Overview
Sailor-0.5B: A Language Model for South-East Asia
Sailor-0.5B is part of the Sailor suite of open language models, developed by sail, specifically designed to cater to the linguistic diversity of South-East Asia. Built upon the robust Qwen 1.5 architecture, this 0.6 billion parameter model focuses on languages such as Indonesian, Thai, Vietnamese, Malay, and Lao.
Key Capabilities & Features
- Multilingual Proficiency: Optimized for understanding and generating text in key South-East Asian languages, while maintaining proficiency in English and Chinese.
- Strong Foundation: Continuously pre-trained from Qwen 1.5 models, leveraging their existing performance in SEA languages.
- High-Quality Training Data: Utilizes a carefully curated and deduplicated corpus from sources like SlimPajama, SkyPile, CC100, and MADLAD-400.
- Instruction-Tuned Variants: The Sailor suite also includes instruction-tuned models (Sailor-Chat) for enhanced conversational capabilities.
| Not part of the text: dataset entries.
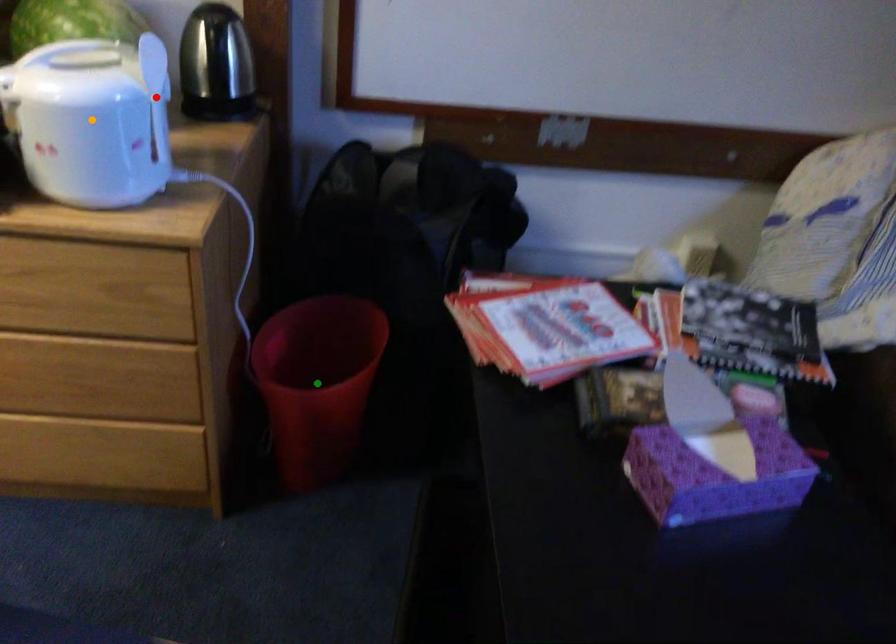 Order these from nearest to farthest:
A) orange point
B) green point
C) red point

orange point < red point < green point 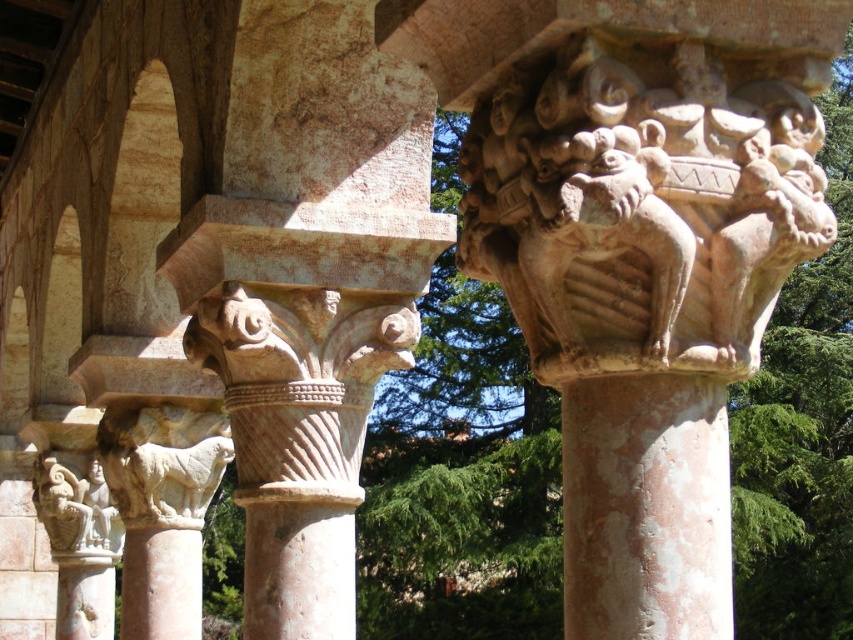 You are an architect examining the historical structure. You notice the beige stone sculpture at center and the pink stone column at center. Which object is shorter in height?

The beige stone sculpture at center is not as tall as the pink stone column at center, so the beige stone sculpture at center is shorter.

Based on the scene description, where is the marble column at center located in terms of its 2D coordinates?

The marble column at center is located at the 2D coordinates point (306, 284).

Consider the image. You are an architect examining the historical structure. You notice the marble column at center and the white stone statue at lower left. From your vantage point, which object appears closer to you?

The marble column at center is in front of the white stone statue at lower left, so it appears closer to you. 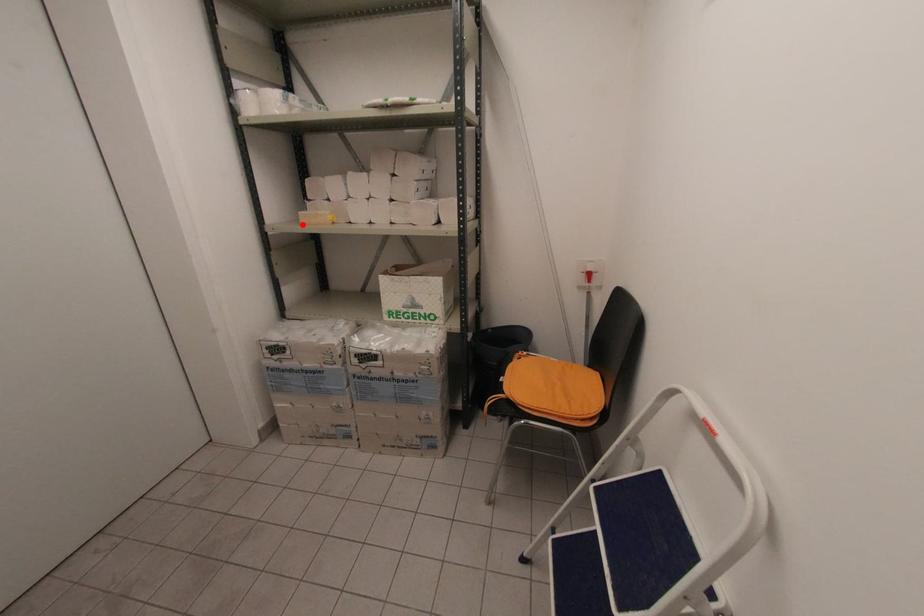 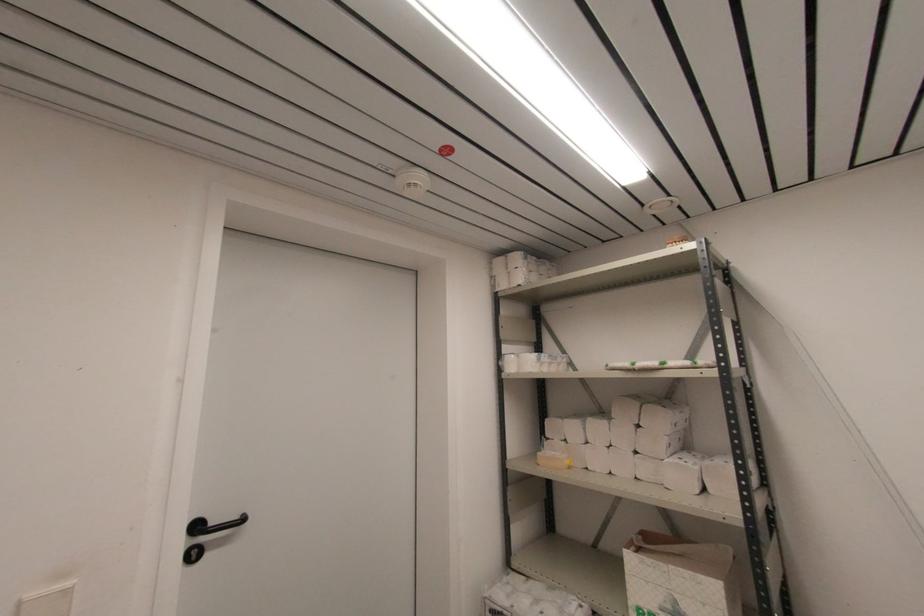 Locate, in the second image, the point that corresponds to the highlighted location in the first image.

(540, 464)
- Benchmarked Performance: Demonstrates strong performance in tasks such as question answering and commonsense reasoning within SEA languages.
Training Details
Sailor-0.5B underwent continuous pre-training with 400 billion tokens, with systematic experiments to determine optimal language weights. This process enhances its performance on SEA languages without significantly compromising its capabilities in English and Chinese.
Use Cases
- Applications requiring robust language understanding and generation in Indonesian, Thai, Vietnamese, Malay, and Lao.
- Research and development in low-resource or underrepresented South-East Asian languages.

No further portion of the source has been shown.